モルドバ共和国は2026年に明確なbitcoinおよび暗号資産規制に向けて一歩前進し、欧州指令への整合を目指しています。
同国の財務大臣による新たな法案では、明確で安全な暗号資産規制の導入を目的としており、近日中に公表され、パブリックコメントに付される予定です。
モルドバはまだEUのメンバーではありませんが、同国は加盟を積極的に目指しており、経済、安全保障、権利、そして最近ではデジタル資産分野の規制など、主要分野での改革が進められています。
モルドバ財務大臣、2026年に完全な暗号資産法的枠組みを目指す
モルドバ主流メディアの最新報道によると、財務大臣Andrian Gavriliță氏は、安全な環境下で今年中に完全かつ明確な暗号資産の法的枠組みを導入するために尽力しています。
全国テレビ出演の際、彼は以下を含む主要な国家機関と共同で開発中の暗号資産規制に関する法案について言及しました。
- モルドバ国立銀行
- 国家金融市場委員会
- マネーロンダリング防止・対策局
新たな法的枠組みにより、次の点がもたらされると期待されています。
- 明確性
- 市民保護
- 国家の管理
- 暗号資産市場発展の支援
新しい暗号資産規制の影響
新法は以下を定義します。
- 誰が暗号資産取引を行うことができるか
- 誰が暗号資産をモルドバ・レイや外貨に交換できるか
- どの事業者が暗号資産市場での運営を許可されるか
同時に、新たな法的枠組みでは、国内において暗号資産を決済手段として使用することは認められませんが、暗号資産の保有および取引は合法となります。
税制
財務大臣は新しい税制についても強調しました。
- 暗号資産の保有には課税されません。
- 暗号資産の利益には12%の課税が適用され、他の収益活動と同様です。
セキュリティとマネーロンダリングリスクの中での新しい暗号資産規制
Gavriliță氏の新たな提案は、国内のセキュリティやマネーロンダリングに関するリスクの中で出されました。

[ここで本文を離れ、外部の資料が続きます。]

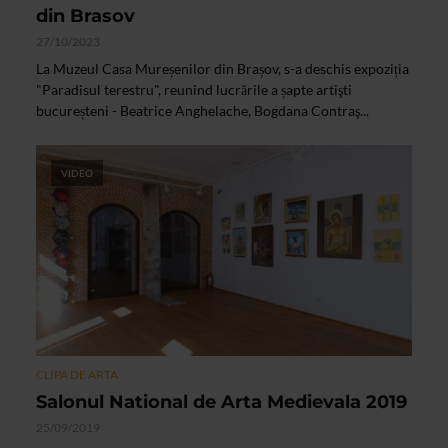
din Brasov
27/10/2023
La Muzeul Casa Mureșenilor din Brașov, s-a deschis expoziția
"Paradisul terestru", reunind lucrările a șapte artişti
bucureșteni - Beatrice Anghelache, Bogdana Contraş...
VIDEO
CLIPA DE ARTA
Salonul National de Arta Medievala 2019
25/09/2019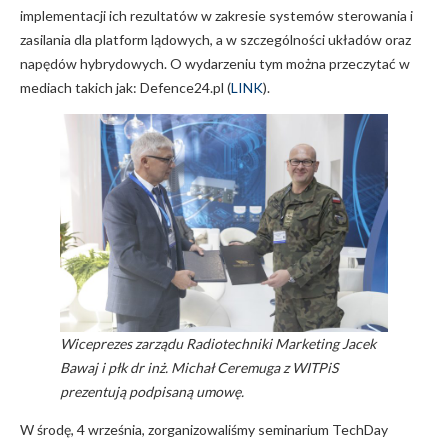
implementacji ich rezultatów w zakresie systemów sterowania i
zasilania dla platform lądowych, a w szczególności układów oraz
napędów hybrydowych. O wydarzeniu tym można przeczytać w
mediach takich jak: Defence24.pl (
LINK
).
Wiceprezes zarządu Radiotechniki Marketing Jacek
Bawaj i płk dr inż. Michał Ceremuga z WITPiS
prezentują podpisaną umowę.
W środę, 4 września, zorganizowaliśmy seminarium TechDay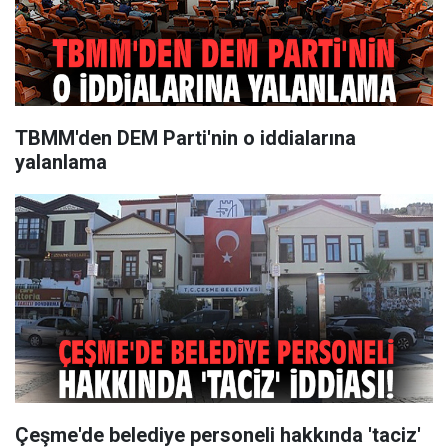
TBMM'den DEM Parti'nin o iddialarına
yalanlama
Çeşme'de belediye personeli hakkında 'taciz'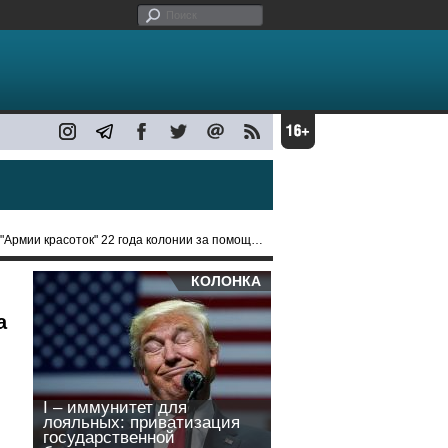
ии красоток" 22 года колонии за помощь украинцам
КОЛОНКА
а
I – иммунитет для
лояльных: приватизация
государственной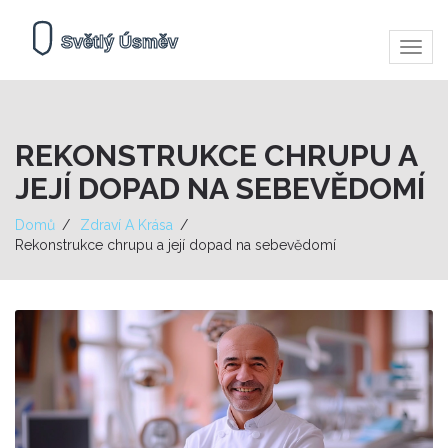
Zobra
navig
REKONSTRUKCE CHRUPU A
JEJÍ DOPAD NA SEBEVĚDOMÍ
Domů
Zdraví A Krása
Rekonstrukce chrupu a její dopad na sebevědomí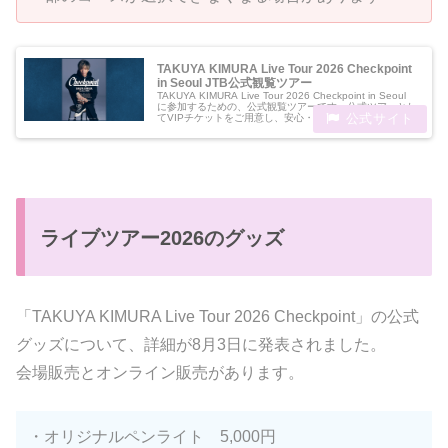
TAKUYA KIMURA Live Tour 2026 Checkpoint
in Seoul JTB公式観覧ツアー
TAKUYA KIMURA Live Tour 2026 Checkpoint in Seoul
に参加するための、公式観覧ツアーです。公式ツアーとし
てVIPチケットをご用意し、安心・安全にご参加いただけ
る商品です。
ライブツアー2026のグッズ
「TAKUYA KIMURA Live Tour 2026 Checkpoint」の公式
グッズについて、詳細が8月3日に発表されました。
会場販売とオンライン販売があります。
・オリジナルペンライト 5,000円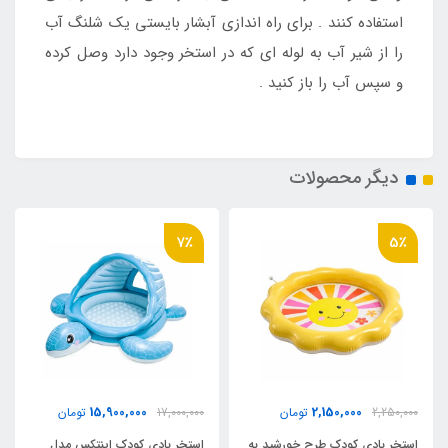
استفاده کنند . برای راه اندازی آبشار بایستی یک شلنگ آب
را از شیر آب به لوله ای که در استخر وجود دارد وصل کرده
و سپس آب را باز کنید .
دیگر محصولات
7٪
5٪
15,900,000
2,150,000
2,250,000
تومان
17,000,000
تومان
استخر بادی کودک طرح خورشید به
استخر بادی کودک اینتکس مدل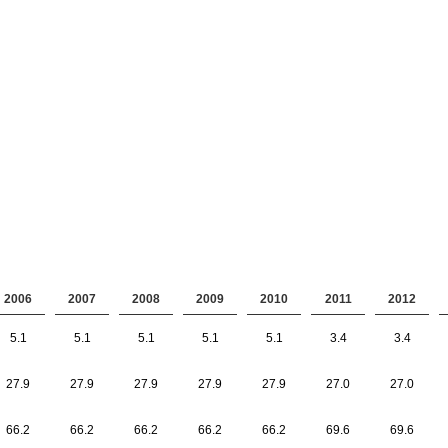
2006
2007
2008
2009
2010
2011
2012
5.1
5.1
5.1
5.1
5.1
3.4
3.4
27.9
27.9
27.9
27.9
27.9
27.0
27.0
66.2
66.2
66.2
66.2
66.2
69.6
69.6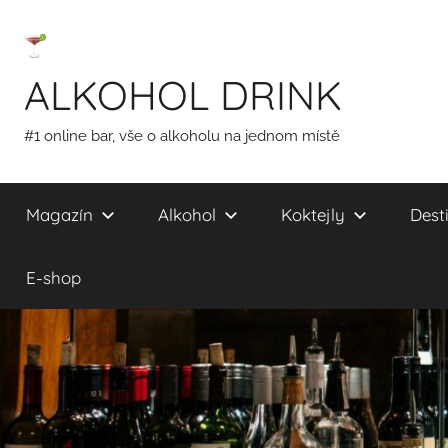
Přejít
k
obsahu
ALKOHOL DRINK
#1 online bar, vše o alkoholu na jednom místě
Magazín
Alkohol
Koktejly
Desti
E-shop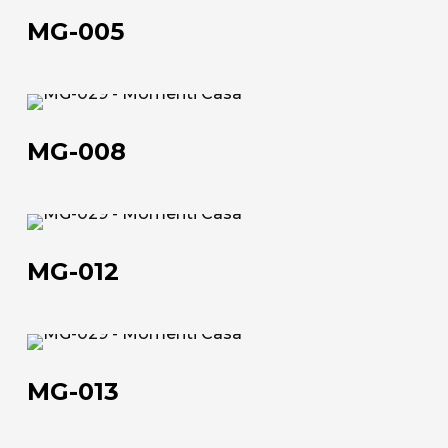
005
MG-005
L'azienda
Official Showroom
MG-
Artisti e Designer
008
MG-008
Lavora con noi
Via Della Massera, 2
MG-
47016 Predappio (FC), Italy
012
MG-012
commerciale@momenti-
casa.it
+39 0543 922982
MG-
013
MG-013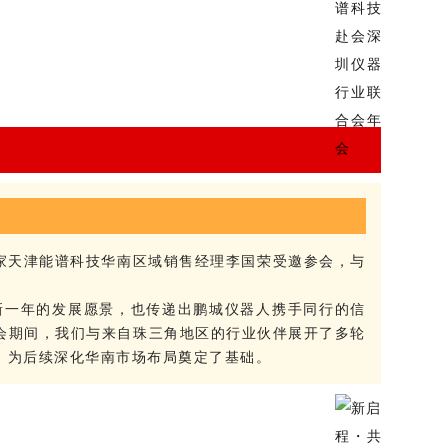
仪厂家天津能谱科技华南区域销售经理李国荣受邀参会，与
新一年的发展愿景，也传递出鹏城仪器人携手同行的信
会期间，我们与来自珠三角地区的行业伙伴展开了多轮
，为后续深化华南市场布局奠定了基础。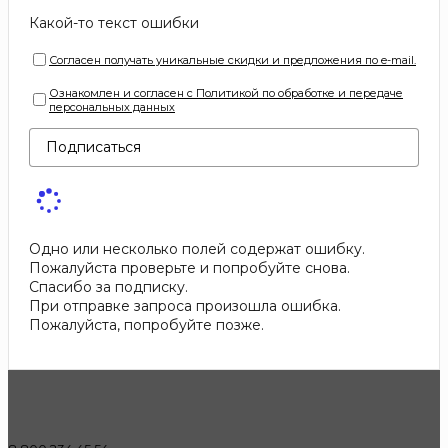
Какой-то текст ошибки
Согласен получать уникальные скидки и предложения по e-mail.
Ознакомлен и согласен с Политикой по обработке и передаче
персональных данных
Подписаться
Одно или несколько полей содержат ошибку.
Пожалуйста проверьте и попробуйте снова.
Спасибо за подписку.
При отправке запроса произошла ошибка.
Пожалуйста, попробуйте позже.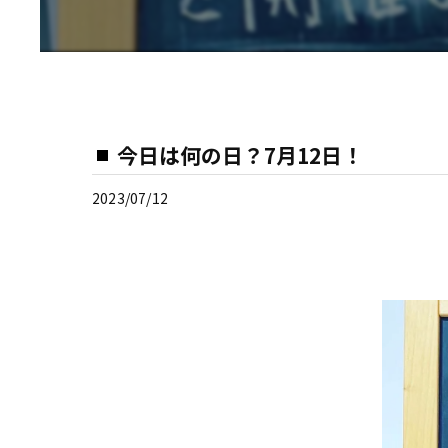
今日は何の日？7月12日！
2023/07/12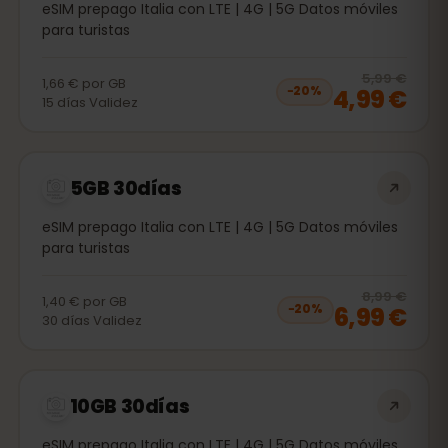
eSIM prepago Italia con LTE | 4G | 5G Datos móviles
para turistas
20
% 
5,99 €
1,66 €
por
GB
4,99 €
−
20
%
15
días
Validez
5GB 30días
eSIM prepago Italia con LTE | 4G | 5G Datos móviles
para turistas
20
% 
8,99 €
1,40 €
por
GB
6,99 €
−
20
%
30
días
Validez
10GB 30días
eSIM prepago Italia con LTE | 4G | 5G Datos móviles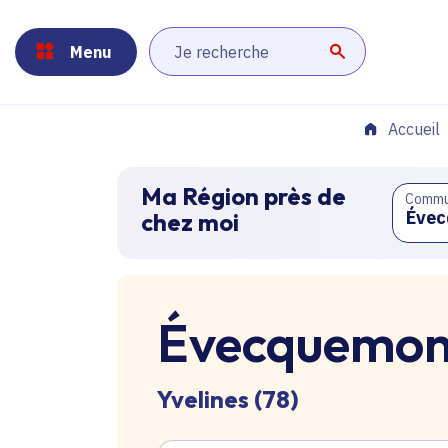
Panneau de gestion des cookies
Aller au menu
Aller au contenu principal
Aller au pied de page
Menu
Lancer la r
Accueil
Ma Région près de
Comm
chez moi
Évecquemon
Yvelines (78)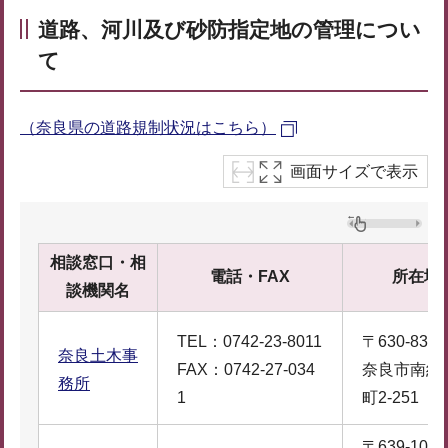
道路、河川及び砂防指定地の管理につい
て
（奈良県の道路規制状況はこちら）
画面サイズで表示
相談窓口・相
電話・FAX
所在地
談機関名
TEL：0742-23-8011
〒630-8303
奈良土木事
FAX：0742-27-034
奈良市南紀
務所
1
町2-251
〒639-1041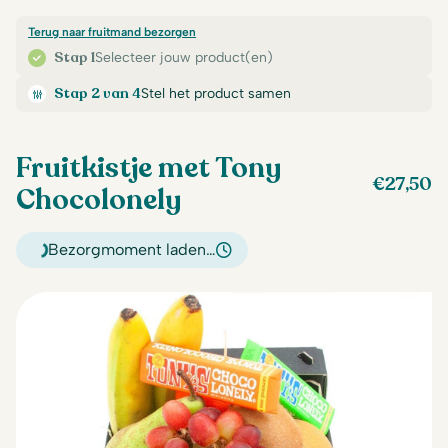
Terug naar fruitmand bezorgen
Stap 1
Selecteer jouw product(en)
Stap 2 van 4
Stel het product samen
Fruitkistje met Tony
€
27,50
Chocolonely
Bezorgmoment laden…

最近の反逆罪・スパイ活動案件の調査では、ロシア市民のグループがモルドバ国内で敵対的活動の組織に関与し、市民のリクルートやエージェントネットワークの構築を行っていたことが明らかになりました。
この事件では、ロシアからモルドバへの資金移動チャネルが構築され、国家の利益や安全保障に対する破壊活動の資金調達が行われていました。
違法資金移動のチャネルには暗号資産やHAWALAシステム(伝統的銀行を介さず国境を越えてダークチャネルで送金する仕組み)が含まれていました。
この案件はモルドバの財務大臣によっても言及され、暗号資産に関する明確な法的枠組みが存在しないことによる国家の脆弱性が強調されました。
彼はデジタル資産業界の合法化を目指しつつ、違法な資金調達やマネーロンダリング目的での暗号資産利用を防止したい考えです。
またGavriliță氏は暗号資産の投機的性質についても強調し、この分野への投資には慎重になるよう推奨しました。
モルドバのEU規制へのコミットメント
今回の動きは、同国がEU規制にコミットしていることを示しており、Gavriliță氏は暗号資産は単に禁止すべきではなく、明確かつ安全な枠組みの中で規制されるべきだと考えています。
モルドバの暗号資産規制は、既にルーマニアなどの加盟国に導入されているEUの暗号資産関連枠組みとの整合に向かって進んでいるようです。
モルドバの暗号資産への取り組みは慎重に始まり、2017年には国立銀行がリスクについて警告しました。2018年には方針転換が行われ、暗号資産の取引は許可されましたが、決済は禁止されました。
この禁止は2022年に罰金付きで施行され、翌年にはAML(アンチマネーロンダリング)対策と詐欺調査を強化するなど、セキュリティ重視へと転換しました。
明確かつ安全な暗号資産ルール導入への世界的な取り組み
モルドバでの暗号資産規制は、世界的な普及拡大と、業界全体でより明確かつ安全な枠組みを導入しようという努力の中で進んでいます。
暗号資産業界は多大な利益をもたらす可能性を秘める一方で、悪意ある関係者を招きやすいため、発展し続けるエコシステムにはより強固な規制が求められています。
ルーマニアはこの地域で最良の例の一つであり、より規制された環境下でも暗号資産シーンが安全に発展できることを示しています。モルドバも同じ道を歩むことが期待されます。